Although the information surrounding SLS is a bit shaky, there’s no proof that SLS is more beneficial than alternatives either. It would be wise for health-conscious consumers to avoid shampoos containing SLS as it’s often a marker for the use of other undesirable ingredients.
What to Look for in a Shampoo
Now that you’re convinced to stay away from sodium lauryl sulfate, what ingredients should you look for in shampoo or conditioner?
You’ll want to find natural ingredients. Look for ingredients like glucosides and glycerine, which should show up on the label as decyl glucoside or coco-glucoside. These ingredients come naturally from corn and sugar. These shampoos obviously won’t have as much foam or lather as you might be used to, but your hair will still feel healthy, clean, and soft.

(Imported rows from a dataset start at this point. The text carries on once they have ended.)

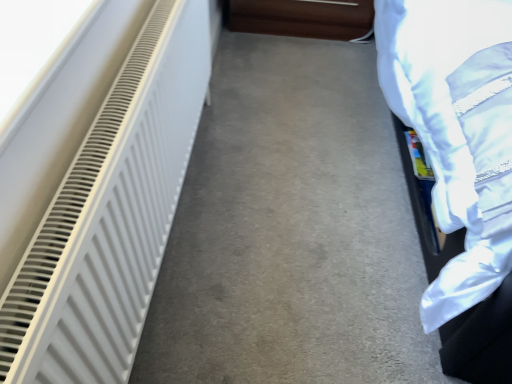 In order to click on unoccupied space behind white matte radiator at left in this screenshot , I will do `click(272, 132)`. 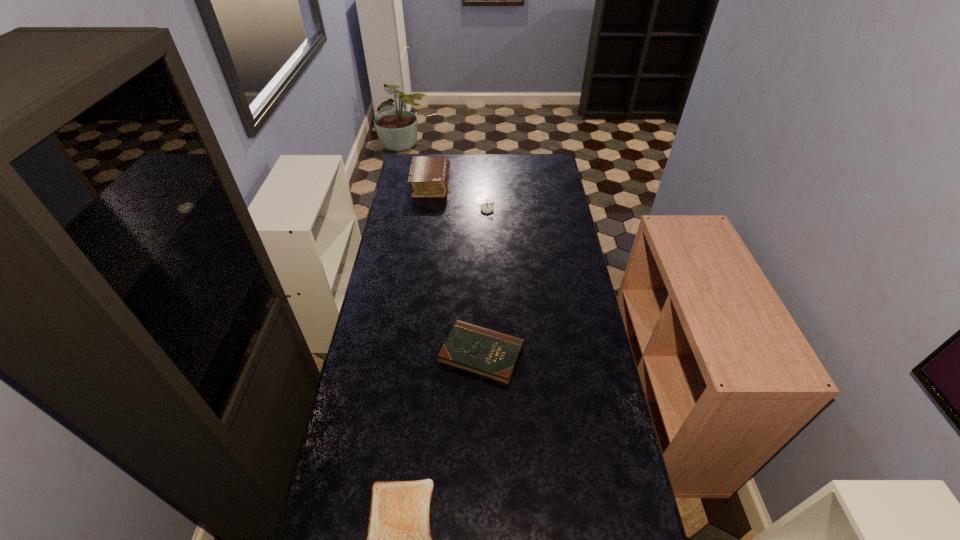 Identify which object is the second closest to the third tallest object. Please provide its 2D coordinates. Your answer should be formatted as a tuple, i.e. [(x, y)], where the tuple contains the x and y coordinates of a point satisfying the conditions above.

[(486, 207)]

This screenshot has width=960, height=540. Identify the location of free point that satisfies the following two spatial constraints: 1. on the back side of the second shortest object; 2. on the spine side of the tallest object. point(481,185).

This screenshot has width=960, height=540. In order to click on free location that satisfies the following two spatial constraints: 1. on the spine side of the compass; 2. on the right side of the taller Bible in this screenshot , I will do `click(427, 209)`.

This screenshot has height=540, width=960. I want to click on free space that satisfies the following two spatial constraints: 1. on the spine side of the third farthest object; 2. on the left side of the left Bible, so click(407, 354).

This screenshot has height=540, width=960. Identify the location of vacant region that satisfies the following two spatial constraints: 1. on the spine side of the shorter Bible; 2. on the right side of the tallest object. (407, 354).

Locate an element on the screen. free space that satisfies the following two spatial constraints: 1. on the back side of the second tallest object; 2. on the spine side of the taller Bible is located at coordinates click(486, 185).

This screenshot has height=540, width=960. Identify the location of free space that satisfies the following two spatial constraints: 1. on the spine side of the tallest object; 2. on the back side of the second shortest object. (407, 354). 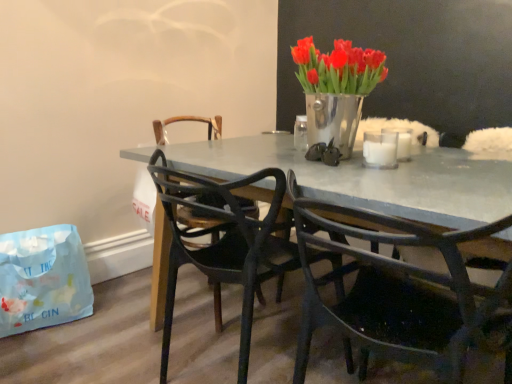 This screenshot has height=384, width=512. Find the location of `vacant point above light blue paper bag at lower left (from a real-world perspective)`. vacant point above light blue paper bag at lower left (from a real-world perspective) is located at coordinates (36, 232). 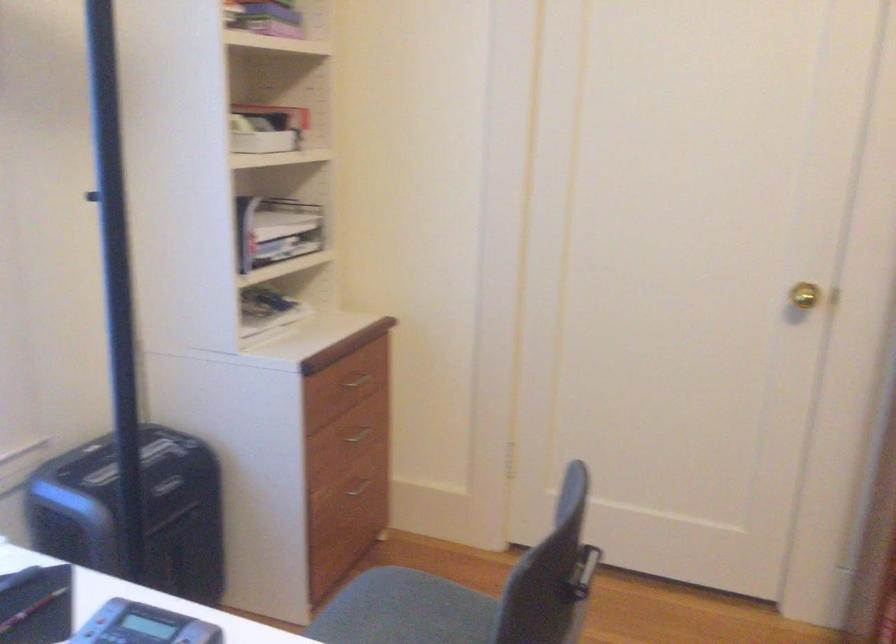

Another option would be using nothing but warm water to clean your hair. While this sounds potentially disgusting to many, you have to realize that your hair is the way it is because of years of using shampoos containing harmful chemicals, like sodium lauryl sulfate. Once those chemicals have worked their way out of your system, your hair will be left as clean as ever.
The better you take care of your hair, the better it will take care of you, so choose wisely and keep yourself informed about products you consume.